L’élévation de l’âme vers son Créateur est le culte suprême des chrétiens mystiques ; mais ils ne s’adressent point à Dieu pour demander telle ou telle prospérité de cette vie. Un écrivain français qui a des lueurs sublimes, M. de Saint-Martin, a dit que la prière était la respiration de l’âme. Les mystiques sont, pour la plupart, convaincus qu’il y a réponse à cette prière, et que la grande révélation du christianisme peut se renouveler en quelque sorte dans l’âme, chaque fois qu’elle s’élève avec ardeur vers le ciel. Quand on croit qu’il n’existe plus de communication immédiate entre l’Être suprême et l’homme, la prière n’est, pour ainsi dire, qu’un monologue ; mais elle devient un acte bien plus secourable, lorsqu’on est persuadé que la Divinité se fait sentir au fond de notre cœur. En effet, on ne saurait nier, ce me semble, qu’il ne se passe en nous des mouvements qui ne nous viennent en rien du dehors, et qui nous calment ou nous soutiennent, sans qu’on puisse les attribuer à la liaison ordinaire des événements de la vie.

Des hommes qui ont mis de l’amour-propre dans une doctrine entièrement fondée sur l’abnégation de l’amour-propre, ont tiré parti de ces secours inattendus pour se faire des illusions de tout genre : ils se sont crus des élus ou des prophètes ; ils se sont imaginés qu’ils avaient des visions ; enfin ils sont entrés en superstition vis-à-vis d’eux-mêmes.

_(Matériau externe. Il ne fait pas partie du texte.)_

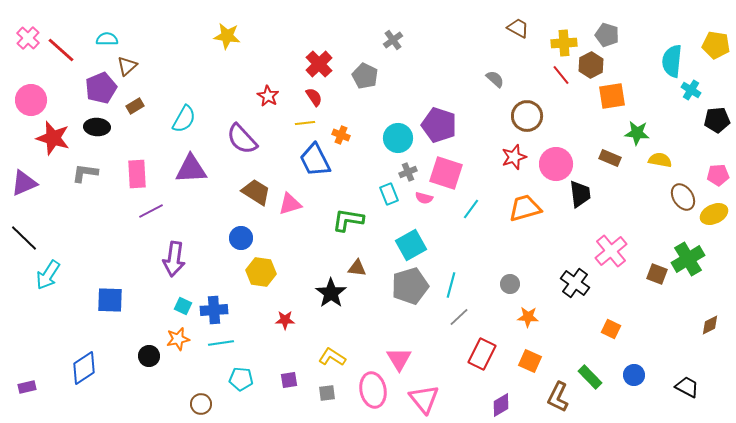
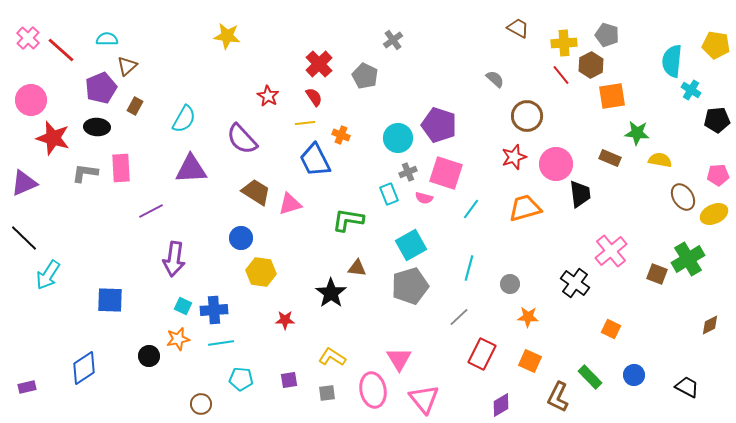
brown rectangle at (135, 106): rotated 30 degrees counterclockwise
pink rectangle at (137, 174): moved 16 px left, 6 px up
cyan line at (451, 285): moved 18 px right, 17 px up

Que ne peut l’orgueil humain, puisqu’il s’insinue dans le cœur sous la forme même de l’humilité ! Mais il n’en est pas moins vrai que rien n’est plus simple et plus pur que les rapports de l’âme avec Dieu, tels qu’ils sont conçus par ce qu’on a coutume d’appeler les mystiques, c’est-à-dire les chrétiens qui mettent l’amour dans la religion.

En lisant les œuvres spirituelles de Fénelon, qui pourrait n’être pas attendri ! Où trouver tant de lumières, tant de consolations, tant d’indulgence ? Il n’y a là ni fanatisme, ni austérités autres que celles de la vertu, ni intolérance, ni exclusion. Les diversités des communions chrétiennes ne peuvent être senties à cette hauteur, qui est au-dessus de toutes les formes accidentelles que le temps crée et détruit.

Il serait bien téméraire, assurément, celui qui se hasarderait à prévoir ce qui tient à de si grandes choses : néanmoins j’oserai dire que tout tend à faire triompher les sentiments religieux dans les âmes. Le calcul a pris un tel empire sur les affaires de ce monde, que les caractères qui ne s’y prêtent pas sont naturellement rejetés dans l’extrême opposé. C’est pourquoi tous les penseurs solitaires, d’un bout du monde à l’autre, cherchent à rassembler dans un même foyer les rayons épars de la littérature, de la philosophie et de la religion.